Stack usage with RTOS

When an RTOS is used, the reported stack usage can be inaccurate because of task switching and interrupts. When the task is swapped out, the OS stores extra information on the stack which influences the measurement. To get an accurate value, temporarily disable interrupts or set the task priority to the highest value.

Timer function

The inference engine runtime expects a C function PlumeraiGetCurrentTime to be provided by the user. It should return a uint32_t with the current time, and takes no arguments. The result can be in any desired unit (e.g. ms), the report will print them without any unit conversion.

uint32_t PlumeraiGetCurrentTime() {
  // Should be replaced by a timer function that is available on the platform.
  return GET_TIMER();
}
extern "C" uint32_t PlumeraiGetCurrentTime() {
  // Should be replaced by a timer function that is available on the platform.
  return GET_TIMER();
}

Number of ops and parameters

The column #ops in the model report represents the number of operations in a layer, but the type of operation (multiply, add, compare) can differ per layer.

In most cases, #ops is the number of total output elements. For example for an elementwise Tanh layer, ops is the number of tanh functions that have to be computed. In some cases, like a convolution layer, this does not represent the number of operations or MACs (multiply-accumulates). The following definitions are used for those layers:

  • Add Two ops per added element. The implementation of Add in quantized format requires two MAC operations per added tensor element.
  • AveragePool2D The total number of averaged elements.
  • Concatenation Zero ops in case the layer can be optimized out, or one op per output element in case an explicit memory copy is needed.
  • Conv2D, DepthwiseConv2D, FullyConnected The number of ops is the number of MACs. The number of parameters and parameter size includes the parameters needed for the quantization step of the output.
  • MaxPool2D The total number of elements over which the max is taken.
  • Reshape This layer does not involve any computations and will always report zero ops.
  • Softmax The number of ops is set to the number of softmax outputs. The parameter size includes the size of a look-up-table that is used by the implementation. The size of this look-up-table is dependent on the INT8 or INT16 quantization statistics and the beta parameter of the softmax layer. A larger input_scale and larger beta may decrease the size of the look-up-table.

Activation size

The column activations in the model report represents the size of the activation tensors used by the layer, as well as any scratch buffers. This can help track down bottlenecks in the model to reduce RAM usage.

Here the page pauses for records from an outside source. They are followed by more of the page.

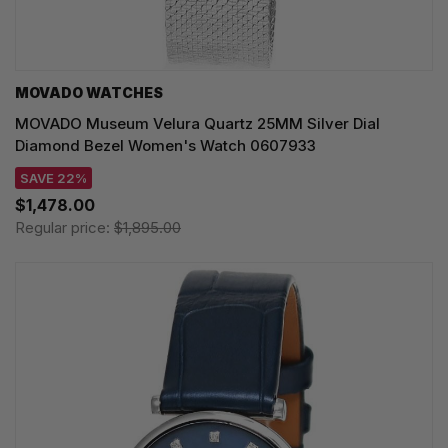
MOVADO WATCHES
MOVADO Museum Velura Quartz 25MM Silver Dial
Diamond Bezel Women's Watch 0607933
SAVE 22%
$1,478.00
Regular price:
$1,895.00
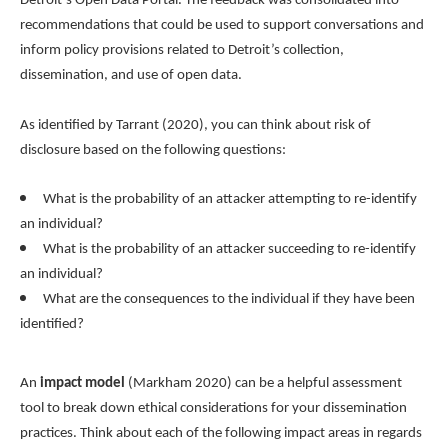
Detroit’s Open Data Portal. The feedback was consolidated into
recommendations that could be used to support conversations and
inform policy provisions related to Detroit’s collection,
dissemination, and use of open data.
As identified by Tarrant (2020), you can think about risk of
disclosure based on the following questions:
What is the probability of an attacker attempting to re-identify
an individual?
What is the probability of an attacker succeeding to re-identify
an individual?
What are the consequences to the individual if they have been
identified?
An
impact model
(Markham 2020) can be a helpful assessment
tool to break down ethical considerations for your dissemination
practices. Think about each of the following impact areas in regards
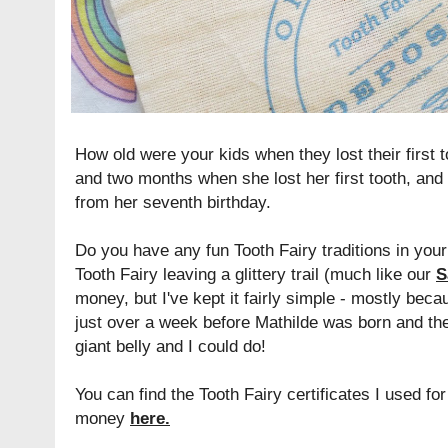
How old were your kids when they lost their first
and two months when she lost her first tooth, and
from her seventh birthday.
Do you have any fun Tooth Fairy traditions in your
Tooth Fairy leaving a glittery trail (much like our
S
money, but I've kept it fairly simple - mostly becau
just over a week before Mathilde was born and t
giant belly and I could do!
You can find the Tooth Fairy certificates I used f
money
here
.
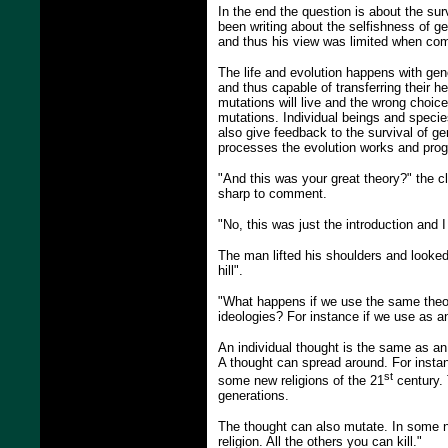
In the end the question is about the su
been writing about the selfishness of ge
and thus his view was limited when com
The life and evolution happens with gen
and thus capable of transferring their h
mutations will live and the wrong choic
mutations. Individual beings and species
also give feedback to the survival of g
processes the evolution works and prog
"And this was your great theory?" the 
sharp to comment.
"No, this was just the introduction and I
The man lifted his shoulders and looked
hill".
"What happens if we use the same theory
ideologies? For instance if we use as a
An individual thought is the same as an 
A thought can spread around. For instan
st
some new religions of the 21
century. 
generations.
The thought can also mutate. In some ne
religion. All the others you can kill."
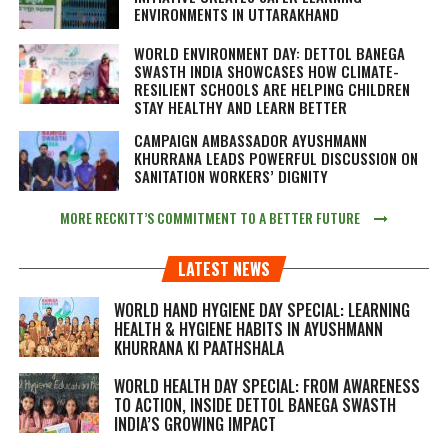
ENVIRONMENTS IN UTTARAKHAND
WORLD ENVIRONMENT DAY: DETTOL BANEGA
SWASTH INDIA SHOWCASES HOW CLIMATE-
RESILIENT SCHOOLS ARE HELPING CHILDREN
STAY HEALTHY AND LEARN BETTER
CAMPAIGN AMBASSADOR AYUSHMANN
KHURRANA LEADS POWERFUL DISCUSSION ON
SANITATION WORKERS’ DIGNITY
MORE RECKITT’S COMMITMENT TO A BETTER FUTURE
LATEST NEWS
WORLD HAND HYGIENE DAY SPECIAL: LEARNING
HEALTH & HYGIENE HABITS IN
AYUSHMANN
KHURRANA KI PAATHSHALA
WORLD HEALTH DAY SPECIAL: FROM AWARENESS
TO ACTION, INSIDE DETTOL BANEGA SWASTH
INDIA’S GROWING IMPACT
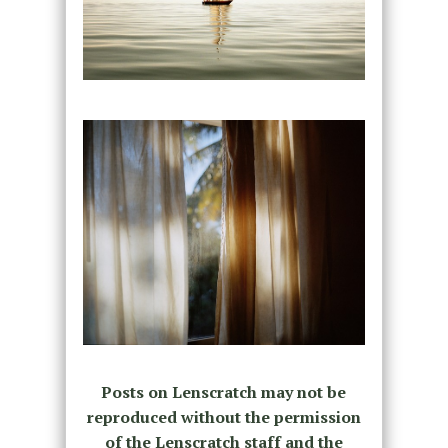
Posts on Lenscratch may not be
reproduced without the permission
of the Lenscratch staff and the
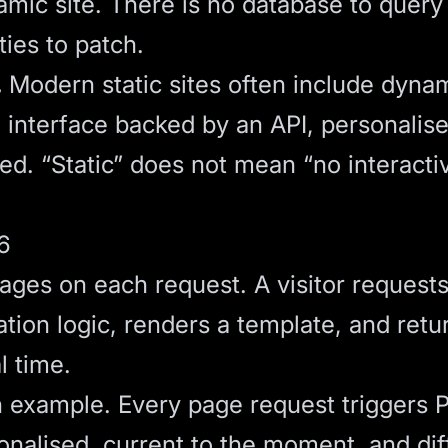
mic site. There is no database to query 
ties to patch.
.
Modern static sites often include dyna
h interface backed by an API, personalis
ed. “Static” does not mean “no interactiv
6
ages on each request. A visitor request
ation logic, renders a template, and retu
al time.
example. Every page request triggers 
onalised, current to the moment, and dif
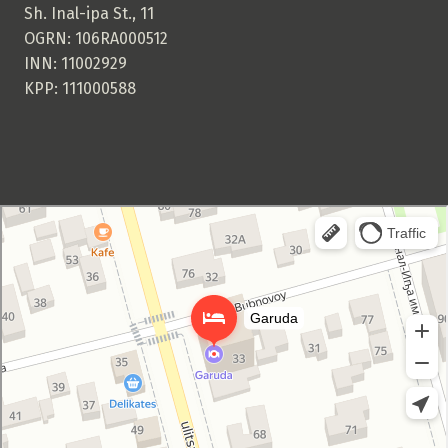
Sh. Inal-ipa St., 11
OGRN: 106RA000512
INN: 11002929
KPP: 111000588
Garuda Boutique Hotel
Hotel in Suhum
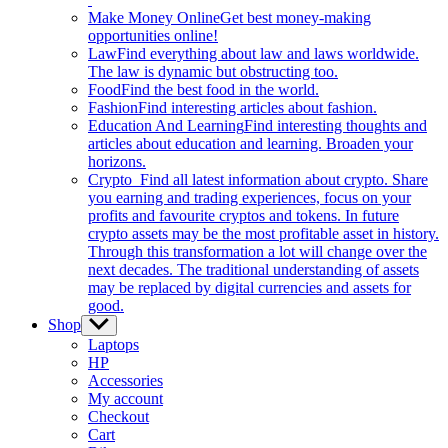
Make Money Online
Get best money-making
opportunities online!
Law
Find everything about law and laws worldwide.
The law is dynamic but obstructing too.
Food
Find the best food in the world.
Fashion
Find interesting articles about fashion.
Education And Learning
Find interesting thoughts and
articles about education and learning. Broaden your
horizons.
Crypto
Find all latest information about crypto. Share
you earning and trading experiences, focus on your
profits and favourite cryptos and tokens. In future
crypto assets may be the most profitable asset in history.
Through this transformation a lot will change over the
next decades. The traditional understanding of assets
may be replaced by digital currencies and assets for
good.
Shop
Show
sub
Laptops
menu
HP
Accessories
My account
Checkout
Cart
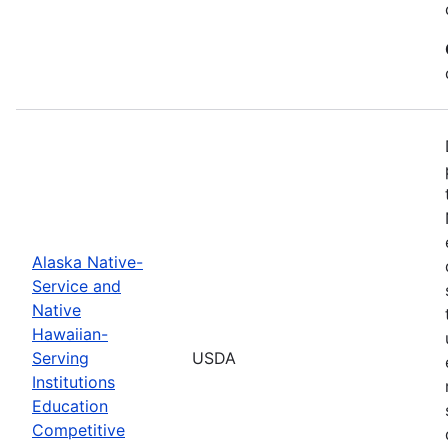
Alaska Native-
Service and
Native
Hawaiian-
Serving
USDA
Institutions
Education
Competitive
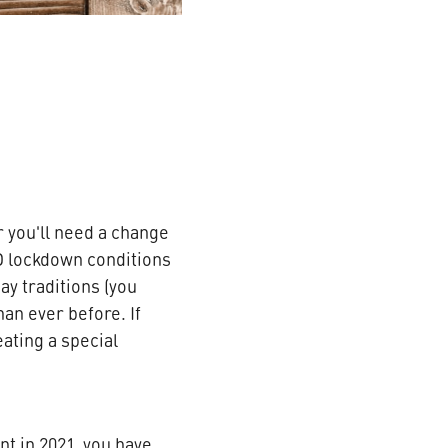
 you'll need a change
D lockdown conditions
y traditions (you
an ever before. If
ating a special
nt in 2021, you have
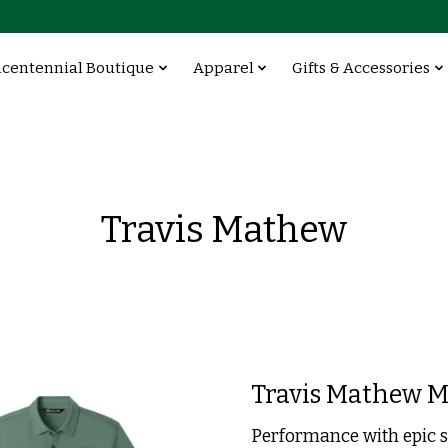
icentennial Boutique
Apparel
Gifts & Accessories
Travis Mathew
Travis Mathew M
Performance with epic s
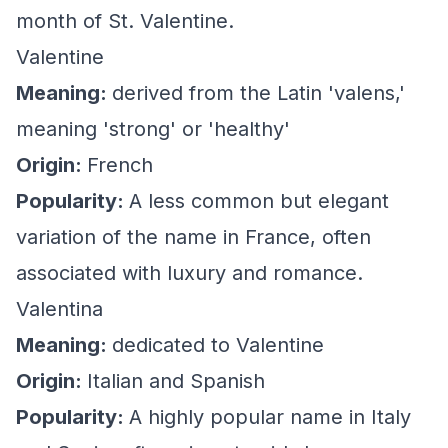
month of St. Valentine.
Valentine
Meaning:
derived from the Latin 'valens,'
meaning 'strong' or 'healthy'
Origin:
French
Popularity:
A less common but elegant
variation of the name in France, often
associated with luxury and romance.
Valentina
Meaning:
dedicated to Valentine
Origin:
Italian and Spanish
Popularity:
A highly popular name in Italy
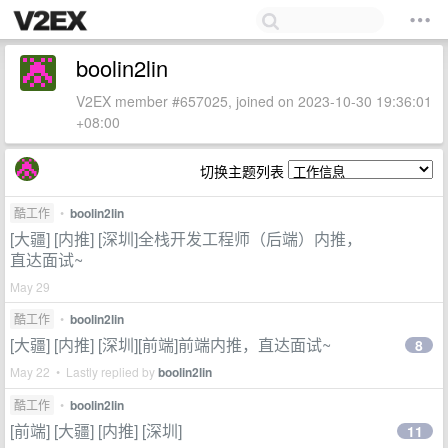
boolin2lin
V2EX member #657025, joined on 2023-10-30 19:36:01
+08:00
切换主题列表
酷工作
•
boolin2lin
[大疆] [内推] [深圳]全栈开发工程师（后端）内推，
直达面试~
May 29
酷工作
•
boolin2lin
[大疆] [内推] [深圳][前端]前端内推，直达面试~
8
May 22 • Lastly replied by
boolin2lin
酷工作
•
boolin2lin
[前端] [大疆] [内推] [深圳]
11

In some cases, the reported value can be smaller than the sum of the input and output sizes. This is because some layers support (partial) in-place computation.

The activations column reports activations and scratch buffers, but not persistent data such as look-up-tables that could be placed in RAM. The total persistent data is shown under the label Tensor arena persistent data near the top of the report. The label Tensor arena activation tensors covers the total space needed for this activations column. It is possible that the total required activations size is larger than the maximum size required for each layer. This can have several reasons:

  • In a model with shortcut connections, the activations of a shortcut branch are not counted for the activations of the layers in the other branch.
  • If one layer requires a tensor from offset 0 to 100 and another layer requires a tensor from offset 50 to 150 then both layers require 100 bytes by themselves but the total model requires at least 150 bytes. Note that the memory planning is dependent on the global model structure in a complex way, and every layer can indirectly influence the planning of every other layer.